▶ **TASK ITEM**: Look through the lines below and extract any with the word "Vereinswelt".

▶ **INPUT DATA**:
- - - -
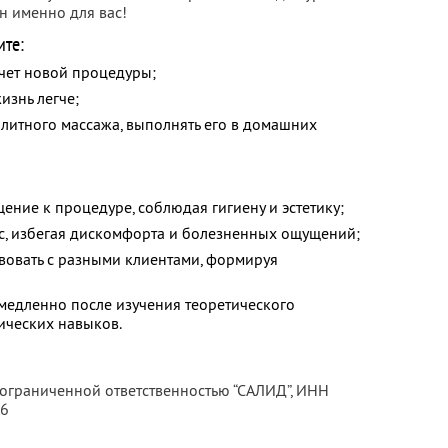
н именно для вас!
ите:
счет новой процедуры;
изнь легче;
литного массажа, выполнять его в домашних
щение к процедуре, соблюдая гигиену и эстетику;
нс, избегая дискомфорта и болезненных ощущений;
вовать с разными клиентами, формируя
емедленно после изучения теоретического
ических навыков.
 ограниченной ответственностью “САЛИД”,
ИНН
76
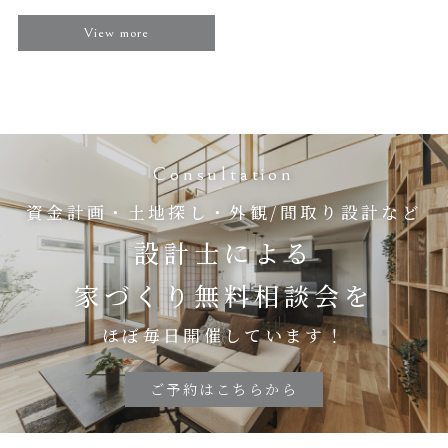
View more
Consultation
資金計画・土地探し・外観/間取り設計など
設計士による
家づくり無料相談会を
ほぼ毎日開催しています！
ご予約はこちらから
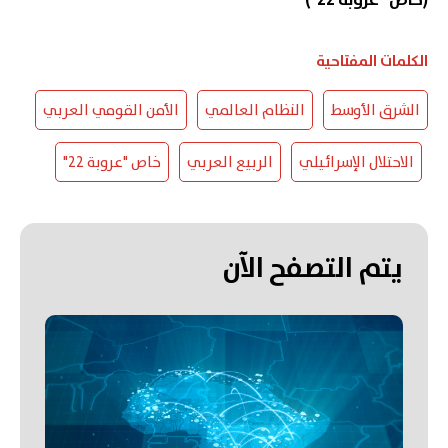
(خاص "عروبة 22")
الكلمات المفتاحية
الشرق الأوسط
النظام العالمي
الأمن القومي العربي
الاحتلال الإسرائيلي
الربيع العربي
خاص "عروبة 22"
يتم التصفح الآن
- - - -
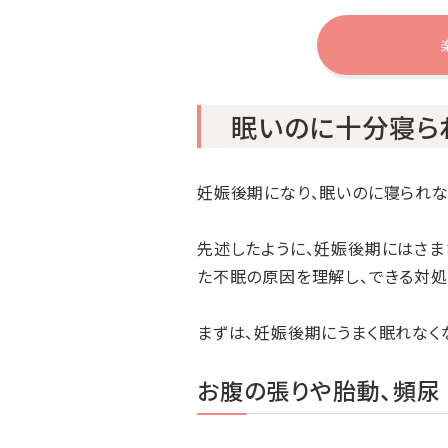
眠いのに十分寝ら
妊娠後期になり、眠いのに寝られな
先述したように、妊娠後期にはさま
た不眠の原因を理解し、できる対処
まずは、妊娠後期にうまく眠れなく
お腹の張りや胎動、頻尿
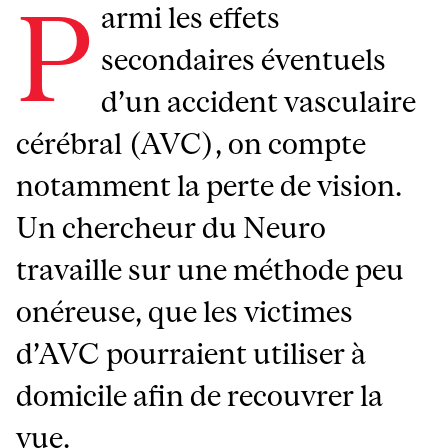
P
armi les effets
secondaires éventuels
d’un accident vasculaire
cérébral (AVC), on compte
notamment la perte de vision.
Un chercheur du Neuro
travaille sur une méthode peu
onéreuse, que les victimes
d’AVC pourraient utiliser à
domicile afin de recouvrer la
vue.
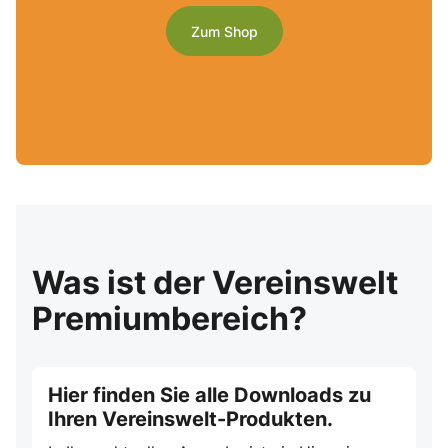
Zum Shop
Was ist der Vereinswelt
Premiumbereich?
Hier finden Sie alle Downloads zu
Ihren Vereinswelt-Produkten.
- - - -
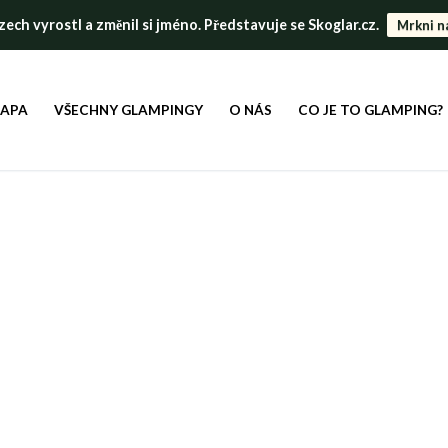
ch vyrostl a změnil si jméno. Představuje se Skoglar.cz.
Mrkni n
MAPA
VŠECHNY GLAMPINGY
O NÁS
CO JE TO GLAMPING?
- - - -
▶ **FINAL ANSWER**:
Was ist der Vereinswelt
Ihren Vereinswelt-Produkten.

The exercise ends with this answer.